Much of our understanding of MT assembly and disassembly comes from the action of drugs that inhibit MT formation. Colchicine, is a drug obtained from the crocus and other plants, that disrupts normal cell division by stopping mitosis at the point where MT's bind to and separate chromosomes. Colchicine binds to free tubulin and prevents assembly of a MT cap. Taxol, currently used as an anticancer drug, seems to work by binds to MT's and favoring disassembly, thereby preventing cell division.

            The mitotic spindle, is the name given to the complex of centrioles, centrosomes, and entire array of MT and associated proteins that from between the poles of a cell during nuclear division. The role of the mitotic spindle is to separate the chromosomes. In  animal cell late S phase, the centrosome duplicates. In prophase, the two centrosomes separate to opposite poles of the cell and MT's grow from each centrosome. Their rate of formation during mitosis may be up to 20 times faster, than under normal cellular conditions.  MT's grow in all directions forming three types of spindle MT's. MT's growing from each pole form unattached (plain) MT's.  If the growing MT's from opposite poles interact and bind together with associated proteins, they form polar MT's. In prometaphase, MT's which bind to a kinetochore (the protein complex found in centromere constriction of a pair of chromatids), make up the kinetochore MT's.
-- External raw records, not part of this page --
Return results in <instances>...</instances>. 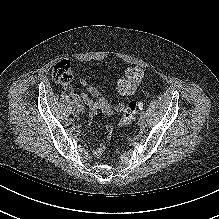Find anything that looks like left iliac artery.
<instances>
[{"mask_svg": "<svg viewBox=\"0 0 219 219\" xmlns=\"http://www.w3.org/2000/svg\"><path fill=\"white\" fill-rule=\"evenodd\" d=\"M140 114H145V112H144V111H142Z\"/></svg>", "mask_w": 219, "mask_h": 219, "instance_id": "left-iliac-artery-1", "label": "left iliac artery"}]
</instances>
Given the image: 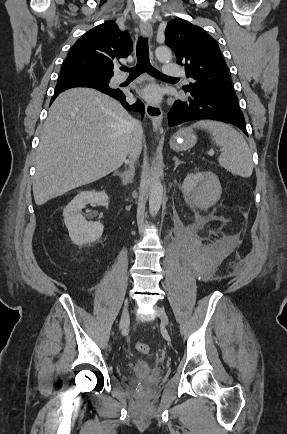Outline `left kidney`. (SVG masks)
Instances as JSON below:
<instances>
[{
  "label": "left kidney",
  "mask_w": 287,
  "mask_h": 434,
  "mask_svg": "<svg viewBox=\"0 0 287 434\" xmlns=\"http://www.w3.org/2000/svg\"><path fill=\"white\" fill-rule=\"evenodd\" d=\"M182 191L190 203L209 207L219 200L222 188L218 177L210 171H205L188 174L183 182Z\"/></svg>",
  "instance_id": "obj_1"
}]
</instances>
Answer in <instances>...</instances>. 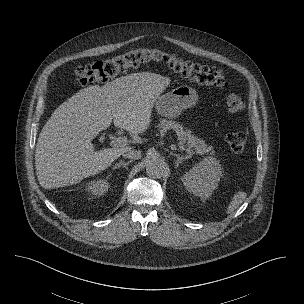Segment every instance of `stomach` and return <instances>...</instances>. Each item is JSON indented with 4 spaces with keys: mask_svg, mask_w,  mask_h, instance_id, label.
I'll use <instances>...</instances> for the list:
<instances>
[{
    "mask_svg": "<svg viewBox=\"0 0 304 304\" xmlns=\"http://www.w3.org/2000/svg\"><path fill=\"white\" fill-rule=\"evenodd\" d=\"M198 101L197 92L189 86H179L158 96L154 105L158 114L168 118L178 117L184 109L193 107Z\"/></svg>",
    "mask_w": 304,
    "mask_h": 304,
    "instance_id": "stomach-1",
    "label": "stomach"
}]
</instances>
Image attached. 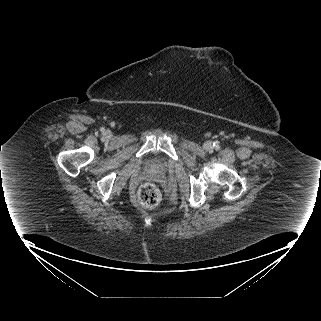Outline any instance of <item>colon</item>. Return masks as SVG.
<instances>
[{
  "label": "colon",
  "mask_w": 321,
  "mask_h": 321,
  "mask_svg": "<svg viewBox=\"0 0 321 321\" xmlns=\"http://www.w3.org/2000/svg\"><path fill=\"white\" fill-rule=\"evenodd\" d=\"M139 203L145 208H154L161 199L159 188L153 183H144L140 185L137 191Z\"/></svg>",
  "instance_id": "obj_1"
}]
</instances>
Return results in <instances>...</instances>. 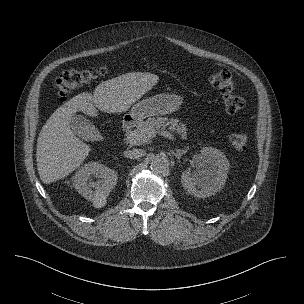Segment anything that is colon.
Returning <instances> with one entry per match:
<instances>
[{
    "instance_id": "colon-1",
    "label": "colon",
    "mask_w": 304,
    "mask_h": 304,
    "mask_svg": "<svg viewBox=\"0 0 304 304\" xmlns=\"http://www.w3.org/2000/svg\"><path fill=\"white\" fill-rule=\"evenodd\" d=\"M103 74L104 69L102 68L64 71L55 82L59 100H66L71 91L91 83ZM209 81L212 87L220 92L225 110L229 114L237 113L245 106L244 98L234 92V80L229 70L221 69L217 71L210 77ZM248 141V135L244 132H233L229 135L230 144L238 152L247 149Z\"/></svg>"
}]
</instances>
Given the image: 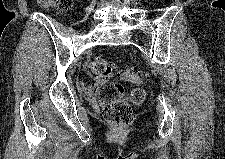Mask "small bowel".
<instances>
[{
    "label": "small bowel",
    "instance_id": "small-bowel-1",
    "mask_svg": "<svg viewBox=\"0 0 225 159\" xmlns=\"http://www.w3.org/2000/svg\"><path fill=\"white\" fill-rule=\"evenodd\" d=\"M89 68H91V65H87ZM80 87L83 91H85L87 94L92 95L97 90L98 84L88 85L84 81L80 82Z\"/></svg>",
    "mask_w": 225,
    "mask_h": 159
}]
</instances>
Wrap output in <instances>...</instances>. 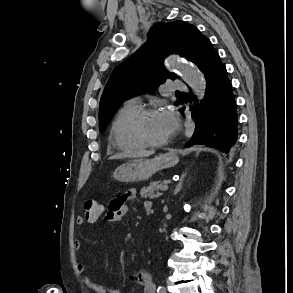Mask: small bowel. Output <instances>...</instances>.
<instances>
[{"label": "small bowel", "mask_w": 293, "mask_h": 293, "mask_svg": "<svg viewBox=\"0 0 293 293\" xmlns=\"http://www.w3.org/2000/svg\"><path fill=\"white\" fill-rule=\"evenodd\" d=\"M137 197V191L135 189H130L123 194L113 198L107 208L105 213V220L108 222H121L125 218L128 212V202L135 199ZM147 208L152 207V203L147 201L144 203V210L146 212ZM76 223L78 225L83 224V219L78 218ZM82 248L81 241L77 240L75 242V249L80 250ZM78 270L80 274H84L86 272V266L80 264L78 266ZM138 283L141 285L143 293H155L156 287L152 280V276L148 271L141 270L137 273ZM86 284L95 292V293H123L122 290L117 288H111L96 282L95 280L85 277Z\"/></svg>", "instance_id": "obj_1"}]
</instances>
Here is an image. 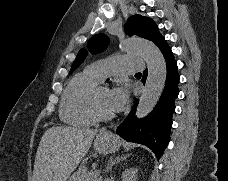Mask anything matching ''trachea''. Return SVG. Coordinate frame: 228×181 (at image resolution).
Listing matches in <instances>:
<instances>
[{
    "label": "trachea",
    "mask_w": 228,
    "mask_h": 181,
    "mask_svg": "<svg viewBox=\"0 0 228 181\" xmlns=\"http://www.w3.org/2000/svg\"><path fill=\"white\" fill-rule=\"evenodd\" d=\"M136 75H141V73H136Z\"/></svg>",
    "instance_id": "3493384b"
}]
</instances>
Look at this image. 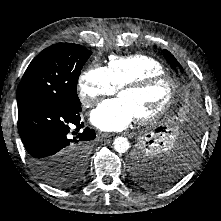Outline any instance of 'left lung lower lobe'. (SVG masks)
<instances>
[{"label": "left lung lower lobe", "instance_id": "0a47b994", "mask_svg": "<svg viewBox=\"0 0 221 221\" xmlns=\"http://www.w3.org/2000/svg\"><path fill=\"white\" fill-rule=\"evenodd\" d=\"M165 127H159L156 132H166ZM201 121L196 116L190 115L189 121L187 123V129L184 131L182 138L178 139V149L172 153L171 158L175 159L176 164L175 170L173 171V176L169 180L168 184L179 179L185 172L187 163L194 157L196 148L199 143L201 136Z\"/></svg>", "mask_w": 221, "mask_h": 221}]
</instances>
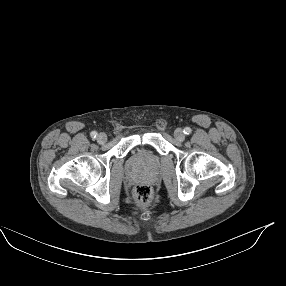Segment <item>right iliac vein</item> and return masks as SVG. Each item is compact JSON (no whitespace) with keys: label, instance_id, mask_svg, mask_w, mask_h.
<instances>
[{"label":"right iliac vein","instance_id":"63e3f726","mask_svg":"<svg viewBox=\"0 0 286 286\" xmlns=\"http://www.w3.org/2000/svg\"><path fill=\"white\" fill-rule=\"evenodd\" d=\"M97 141H98L99 144H104V143L107 141V136H106V134L100 133V134L97 136Z\"/></svg>","mask_w":286,"mask_h":286}]
</instances>
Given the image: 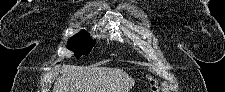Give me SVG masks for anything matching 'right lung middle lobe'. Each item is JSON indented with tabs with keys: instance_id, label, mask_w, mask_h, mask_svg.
Returning <instances> with one entry per match:
<instances>
[{
	"instance_id": "1",
	"label": "right lung middle lobe",
	"mask_w": 225,
	"mask_h": 92,
	"mask_svg": "<svg viewBox=\"0 0 225 92\" xmlns=\"http://www.w3.org/2000/svg\"><path fill=\"white\" fill-rule=\"evenodd\" d=\"M93 42L86 31L72 36L67 43V48L74 51L75 56L79 58L81 55H88L94 46Z\"/></svg>"
}]
</instances>
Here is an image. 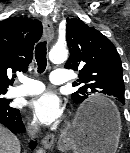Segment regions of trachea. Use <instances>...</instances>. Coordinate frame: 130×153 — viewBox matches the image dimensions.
<instances>
[{"label": "trachea", "mask_w": 130, "mask_h": 153, "mask_svg": "<svg viewBox=\"0 0 130 153\" xmlns=\"http://www.w3.org/2000/svg\"><path fill=\"white\" fill-rule=\"evenodd\" d=\"M47 47L46 41L40 42L35 48V59L38 65V72L42 73L45 71L47 66Z\"/></svg>", "instance_id": "1"}]
</instances>
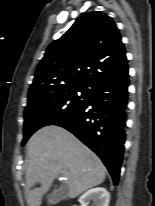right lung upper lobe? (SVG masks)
<instances>
[{
	"label": "right lung upper lobe",
	"mask_w": 155,
	"mask_h": 206,
	"mask_svg": "<svg viewBox=\"0 0 155 206\" xmlns=\"http://www.w3.org/2000/svg\"><path fill=\"white\" fill-rule=\"evenodd\" d=\"M127 68L125 47L114 21L101 12H89L48 46L28 96L67 85L96 89Z\"/></svg>",
	"instance_id": "1"
}]
</instances>
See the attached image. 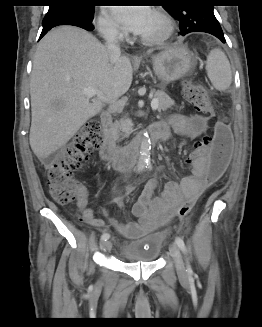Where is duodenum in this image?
I'll use <instances>...</instances> for the list:
<instances>
[{
    "label": "duodenum",
    "mask_w": 262,
    "mask_h": 327,
    "mask_svg": "<svg viewBox=\"0 0 262 327\" xmlns=\"http://www.w3.org/2000/svg\"><path fill=\"white\" fill-rule=\"evenodd\" d=\"M103 141L99 148V157L105 163L119 167L132 168L140 157L141 152L159 140L158 124L153 125L148 136H139L128 145L120 147L116 144L112 123V111L105 110L101 114Z\"/></svg>",
    "instance_id": "duodenum-1"
}]
</instances>
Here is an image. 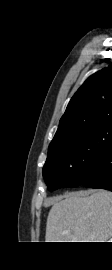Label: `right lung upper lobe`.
<instances>
[{"label": "right lung upper lobe", "instance_id": "right-lung-upper-lobe-1", "mask_svg": "<svg viewBox=\"0 0 112 270\" xmlns=\"http://www.w3.org/2000/svg\"><path fill=\"white\" fill-rule=\"evenodd\" d=\"M112 122V64L90 76L70 100L49 148Z\"/></svg>", "mask_w": 112, "mask_h": 270}]
</instances>
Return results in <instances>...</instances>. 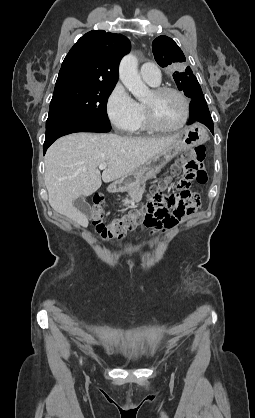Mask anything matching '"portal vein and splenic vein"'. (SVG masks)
<instances>
[{"label":"portal vein and splenic vein","instance_id":"18ae733b","mask_svg":"<svg viewBox=\"0 0 255 418\" xmlns=\"http://www.w3.org/2000/svg\"><path fill=\"white\" fill-rule=\"evenodd\" d=\"M106 167H107L106 163H102V164L99 165L100 170H104Z\"/></svg>","mask_w":255,"mask_h":418}]
</instances>
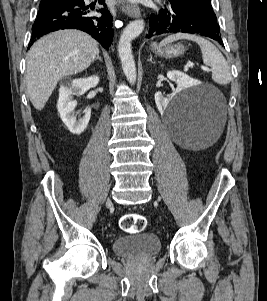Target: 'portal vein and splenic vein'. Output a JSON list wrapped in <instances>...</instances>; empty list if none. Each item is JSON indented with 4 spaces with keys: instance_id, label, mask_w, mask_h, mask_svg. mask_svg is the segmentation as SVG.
<instances>
[{
    "instance_id": "portal-vein-and-splenic-vein-1",
    "label": "portal vein and splenic vein",
    "mask_w": 267,
    "mask_h": 301,
    "mask_svg": "<svg viewBox=\"0 0 267 301\" xmlns=\"http://www.w3.org/2000/svg\"><path fill=\"white\" fill-rule=\"evenodd\" d=\"M186 67H193V63L192 62H189L187 63ZM201 68L204 70V71H210V69L206 66H201Z\"/></svg>"
}]
</instances>
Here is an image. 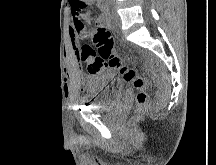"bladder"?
Listing matches in <instances>:
<instances>
[{
    "label": "bladder",
    "instance_id": "bladder-1",
    "mask_svg": "<svg viewBox=\"0 0 216 165\" xmlns=\"http://www.w3.org/2000/svg\"><path fill=\"white\" fill-rule=\"evenodd\" d=\"M120 76H114L112 72H102L97 76H93L92 81H87L90 87L89 102L93 111H109L116 97H123V92L119 89Z\"/></svg>",
    "mask_w": 216,
    "mask_h": 165
}]
</instances>
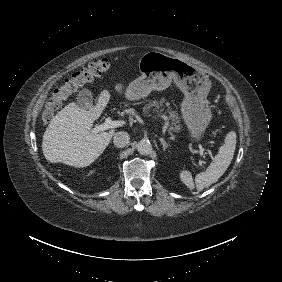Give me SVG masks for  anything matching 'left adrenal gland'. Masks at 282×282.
<instances>
[{"label": "left adrenal gland", "instance_id": "a2214340", "mask_svg": "<svg viewBox=\"0 0 282 282\" xmlns=\"http://www.w3.org/2000/svg\"><path fill=\"white\" fill-rule=\"evenodd\" d=\"M159 140H160V142H161V144H162V146H163V149L165 150V147H166V145H167L169 142L166 141L164 138H160Z\"/></svg>", "mask_w": 282, "mask_h": 282}]
</instances>
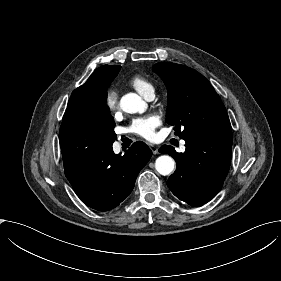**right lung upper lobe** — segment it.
Returning a JSON list of instances; mask_svg holds the SVG:
<instances>
[{
  "label": "right lung upper lobe",
  "instance_id": "1",
  "mask_svg": "<svg viewBox=\"0 0 281 281\" xmlns=\"http://www.w3.org/2000/svg\"><path fill=\"white\" fill-rule=\"evenodd\" d=\"M120 68L121 67L118 65H103L97 68L82 86L73 91L72 96L79 95L86 91H91L92 100L105 103L107 98V87L117 76ZM72 101L77 100L71 98L70 104H72Z\"/></svg>",
  "mask_w": 281,
  "mask_h": 281
}]
</instances>
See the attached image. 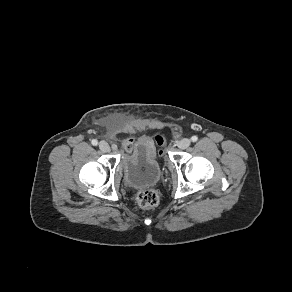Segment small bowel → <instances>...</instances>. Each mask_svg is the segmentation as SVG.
Here are the masks:
<instances>
[{
  "mask_svg": "<svg viewBox=\"0 0 292 292\" xmlns=\"http://www.w3.org/2000/svg\"><path fill=\"white\" fill-rule=\"evenodd\" d=\"M158 137L156 138L157 141ZM125 149L128 154H134L138 149H141L146 158L155 156L154 140L151 137H140L136 141L128 139L124 143Z\"/></svg>",
  "mask_w": 292,
  "mask_h": 292,
  "instance_id": "1",
  "label": "small bowel"
}]
</instances>
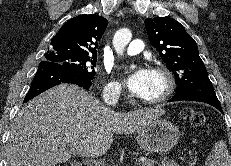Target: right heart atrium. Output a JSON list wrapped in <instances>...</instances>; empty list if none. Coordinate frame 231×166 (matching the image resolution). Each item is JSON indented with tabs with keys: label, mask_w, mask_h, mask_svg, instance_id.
Returning a JSON list of instances; mask_svg holds the SVG:
<instances>
[{
	"label": "right heart atrium",
	"mask_w": 231,
	"mask_h": 166,
	"mask_svg": "<svg viewBox=\"0 0 231 166\" xmlns=\"http://www.w3.org/2000/svg\"><path fill=\"white\" fill-rule=\"evenodd\" d=\"M122 94V87L119 82L107 77L104 85V95L109 99H118Z\"/></svg>",
	"instance_id": "right-heart-atrium-1"
}]
</instances>
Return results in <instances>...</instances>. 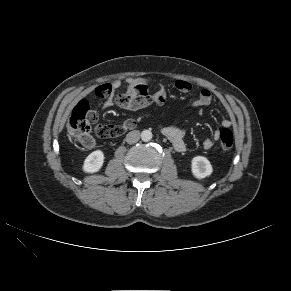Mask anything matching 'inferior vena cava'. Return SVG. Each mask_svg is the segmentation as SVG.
I'll use <instances>...</instances> for the list:
<instances>
[{
	"mask_svg": "<svg viewBox=\"0 0 291 291\" xmlns=\"http://www.w3.org/2000/svg\"><path fill=\"white\" fill-rule=\"evenodd\" d=\"M140 139V132L138 130H133L129 132L126 136V142L129 144H134Z\"/></svg>",
	"mask_w": 291,
	"mask_h": 291,
	"instance_id": "602c4592",
	"label": "inferior vena cava"
}]
</instances>
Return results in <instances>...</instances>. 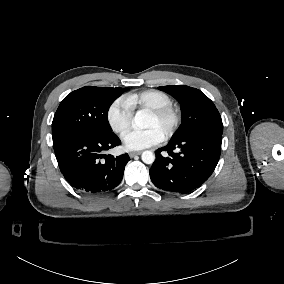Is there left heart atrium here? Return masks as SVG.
<instances>
[{"label": "left heart atrium", "instance_id": "left-heart-atrium-1", "mask_svg": "<svg viewBox=\"0 0 284 284\" xmlns=\"http://www.w3.org/2000/svg\"><path fill=\"white\" fill-rule=\"evenodd\" d=\"M163 136L154 128L144 130L130 129L122 135L123 147L126 150H140L158 145Z\"/></svg>", "mask_w": 284, "mask_h": 284}]
</instances>
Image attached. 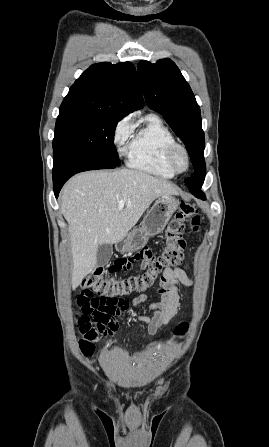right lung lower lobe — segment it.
Masks as SVG:
<instances>
[{
  "label": "right lung lower lobe",
  "mask_w": 269,
  "mask_h": 447,
  "mask_svg": "<svg viewBox=\"0 0 269 447\" xmlns=\"http://www.w3.org/2000/svg\"><path fill=\"white\" fill-rule=\"evenodd\" d=\"M115 167L114 165L62 152L54 154L53 186L55 197H58L64 183L74 174L87 170L112 169Z\"/></svg>",
  "instance_id": "obj_1"
}]
</instances>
        During anaphase, proteolytic enzymes sever the protein links between sister chromatids, and they are pulled and pushed apart by the MT's of mitotic spindle. Rates of 1:m per min have been recorded. A number of forces are at work in the movement of the chromatids to the opposite poles. One force has kinetochore MT shortening by depolymerization of tubulin subunits at the kinetochore end, thus moving chromatids poleward. Another force has polar MT's increasing in length by polymerization thus moving the spindle poles apart. Two additional forces are involved here: 1) a pushing force in which elongation of polar MT's occur by polymerize of MT subunits at their + end, and 2) a pulling motion in which the unattached MT's are depolymerizing, pulling the spindle poles toward the cell's cortex.

            The cleaving of the cytoplasm into two domains begins in anaphase and is achieved by the constriction of a contractile ring. The ring forms just below the membrane's surface and is composed of overlapping arrays of actin and myosin filaments. Through the same sliding-filament mechanism responsible for muscle contraction, the filaments contract constricting the ring, while forming the cleavage furrow. The furrow appears as a puckering in of the plasma membrane along the axis perpendicular to the mitotic spindle apparatus.